Dengan suara isak tangis, otaknya mencoba untuk berpikir keras. Namun usahanya berakhir sia-sia. Selain tak mempunyai keluarga, siapa yang mau menerima seorang pekerja hamil seperti dirinya? Mungkin semua harapan indah untuk melunasi hutang dan melakukan pembalasan dendam terhadap keluarga Keenan hanya akan menjadi angan-angan saja.

"Heh! Aku akan menerimamu kembali, asalkan kamu mengugurkan kandungan itu," lanjutnya dengan seringai.

Masih dengan posisi semula, Adira membelalak. Otaknya seolah mendukung peluruhan janin yang masih belum memiliki nyawa itu, namun berkali-kali hati nuraninya menolak. Bagaimana bisa ia mengorbankan seorang bayi yang tidak memiliki dosa hanya untuk melancarkan pembalasan dendamnya.

Kini Adira menjadi bahan gunjingan para tetangga yang ikut menyaksikan pengusiran itu. Namun dibandingkan dengan rasa malu, rasa sakit hati akibat harga dirinya yang berkali-kali diinjak-injak kini lebih mendominasi. Membuat amarah yang tersembunyi itu semakin membara di dalam hati.

Sebuah mobil jenis Buggati berwarna putih, nampak berhenti di depan mereka. Sorot kagum dan tanda tanya besar kini menggantikan Adira yang sebelumnya menjadi pusat perhatian.

'Siapa dia?' Tanda tanya besar seketika terlintas dalam kepala Adira, ketika seorang pria tampan mulai turun dari dalam mobil yang perlahan terbuka.

Wajah angkuh dengan sorot mata mengintimidasi, kini menatap lurus ke arah jam seharga puluhan juta yang tengah melingkar di pergelangan tangannya. Kaki jenjang itu kini perlahan mendekat dengan pasti, setelah mengibaskan jas hitamnya dengan begitu angkuh. Beberapa pria bertubuh besar yang terlihat seperti seorang pengawal, nampak mengekor di belakang tubuhnya.
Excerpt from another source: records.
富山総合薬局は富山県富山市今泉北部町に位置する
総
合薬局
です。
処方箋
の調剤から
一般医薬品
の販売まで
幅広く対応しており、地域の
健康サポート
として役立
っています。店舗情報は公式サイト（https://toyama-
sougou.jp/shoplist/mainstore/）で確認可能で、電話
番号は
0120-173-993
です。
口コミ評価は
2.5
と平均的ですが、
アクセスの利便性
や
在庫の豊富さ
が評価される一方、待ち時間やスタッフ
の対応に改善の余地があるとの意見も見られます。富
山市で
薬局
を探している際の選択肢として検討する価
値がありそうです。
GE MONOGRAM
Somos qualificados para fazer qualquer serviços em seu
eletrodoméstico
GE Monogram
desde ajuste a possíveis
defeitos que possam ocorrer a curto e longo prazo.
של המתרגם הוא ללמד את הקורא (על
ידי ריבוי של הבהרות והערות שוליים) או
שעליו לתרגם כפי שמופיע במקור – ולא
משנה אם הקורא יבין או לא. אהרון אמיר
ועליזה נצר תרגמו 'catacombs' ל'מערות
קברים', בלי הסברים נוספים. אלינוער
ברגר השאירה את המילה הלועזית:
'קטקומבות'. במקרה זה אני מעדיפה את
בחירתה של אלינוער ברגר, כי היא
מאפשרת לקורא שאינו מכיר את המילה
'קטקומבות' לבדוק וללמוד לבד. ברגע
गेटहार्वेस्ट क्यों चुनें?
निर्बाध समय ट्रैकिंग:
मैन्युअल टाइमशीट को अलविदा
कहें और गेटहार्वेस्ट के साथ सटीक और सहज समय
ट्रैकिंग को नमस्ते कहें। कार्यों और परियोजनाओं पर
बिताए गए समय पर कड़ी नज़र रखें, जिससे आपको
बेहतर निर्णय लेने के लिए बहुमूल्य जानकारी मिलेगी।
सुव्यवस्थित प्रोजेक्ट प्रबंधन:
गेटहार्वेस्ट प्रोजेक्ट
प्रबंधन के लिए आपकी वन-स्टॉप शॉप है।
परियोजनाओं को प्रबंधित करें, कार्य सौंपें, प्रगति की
"Siapa kalian?" tanya Keenan yang terlihat begitu kebingungan.

Pria itu terdiam sejenak. Sorot tajam itu menatap lurus ke arah Keenan yang seolah mengiris nyalinya tipis-tipis. Pria itu merasa acuh tak acuh pada tatapan semua orang yang menyoroti setiap pergerakan tubuhnya.

Tak kunjung mendapatkan sebuah jawaban, membuat Keenan yang sejatinya adalah seorang pria yang mudah tersulut emosi kini nampak murka. Ia melayangkan tatapan nyalang pada pria tampan itu untuk sesaat, sebelum akhirnya membuang muka karena tak mampu menandingi karisma kuat yang terpancar dari wajahnya.

"Saya datang ke sini untuk menjemput Nona Adira," ucapnya datar.

Keenan terdiam. Otaknya mencoba untuk berpikir keras, mengingat sang istri yang tidak mempunyai garis keturunan bangsawan. Bagaimana mungkin seorang pria dengan penampilan berwibawa seperti ini menjemput Adira? Sebenarnya siapa orang ini?

"Siapa kalian? Aku tidak mengenal satu pun dari kalian, jadi mau apa menjemputku?" Adira seketika berdiri tegak. Kedua tangannya bertumpuan pada pilar untuk menopang tubuhnya yang terasa lemas tak bertenaga.

"Nona, saya adalah Asisten pribadi dari Tuan yang kini benihnya tertanam di rahim Anda. Dan saya datang ke sini untuk membawa Anda pulang."